I had a moment like this when I saw a theater marquee touting “Jethro Tull 50th Anniversary! Performing Aqualung in its Entirety!”
Now, I must naturally look on the bright side, because my second reaction (after “I can’t be THAT old”) was “Hey, I saved a lot of money!” When my teenage self went downtown all by myself and saw Tull, they surprised us with the next album they were working on: Aqualung. As opposed to the $50-80 the anniversary show cost, I paid $8 for box seats.
I still love the t-shirt I saw on an aging rocker:
I might be old…
. but I saw all
the cool bands!
I always regret not congratulating the guy and adding “And you saw 'em for ten bucks, too, I bet.”
Woodstock was $24 for three days. I still have my ticket somewhere, but I’m too old to remember where.
$24 sounds cheap but the Inflation Calculator says it’s the equivalent to $169.70 today. I was living in eastern Pennsylvania at the time and had heard about Woodstock beforehand. But as a poor nineteen-year old, I couldn’t afford the ticket and did not go.

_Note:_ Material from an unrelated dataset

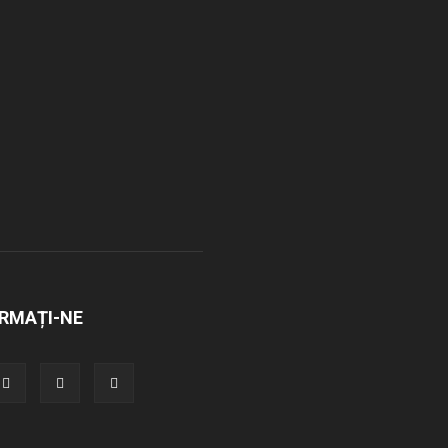
RMAȚI-NE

Probably just as well; I likely would have wound up one of the ones milling around outside for my trouble.
Rotary phones. You could actually go somewhere without a phone and you survived!
Oh yes! How many calls I took as a teen babysitter using a rotary phone!
As a child, I was taught that listening to other people’s phone conversations was the height of rudeness.
Since cell phones became omnipresent, that is unavoidable. And listening to other people’s phone conversations is very, very, very boring to the point where I think it’s rude to inflect them on other people.
We had a party line until the mid 70’s, and I remember my siblings and I, listening in on neighbours catting on the phone. We used to giggle and snicker, even knowing we’d get a good spank on the bottom (from mom) if we got caught.
It was $18 if you bought tickets in advance. I know approximately where my tickets are (which of course were never collected).
A year earlier, I saw shows including bills of The Who/The Doors and Big Brother and the Holding Company/Jimi Hendrix at the Singer Bowl in New York for $2.50 each.
I’m sure there’s lots of stuff “under the hood” that makes Windows 10 a far more versatile operating system, but for 98% of what I do Windows 3.1 would work just as well, if anything ran on it.
My coworkers don’t believe me when I tell them that when I grew up, WHITE people bombed the PENTAGON. They survived for nearly a DECADE and most of them were either never caught or were charged with far, far less than they actually did.
Can you imagine what the political climate would be if there were such a group of people today? I mean, goodness, these people got all worked up about the freaking Unabomber & he was nothing compared to the Weathermen.
They used to have vending machines for cigarettes too when I was younger.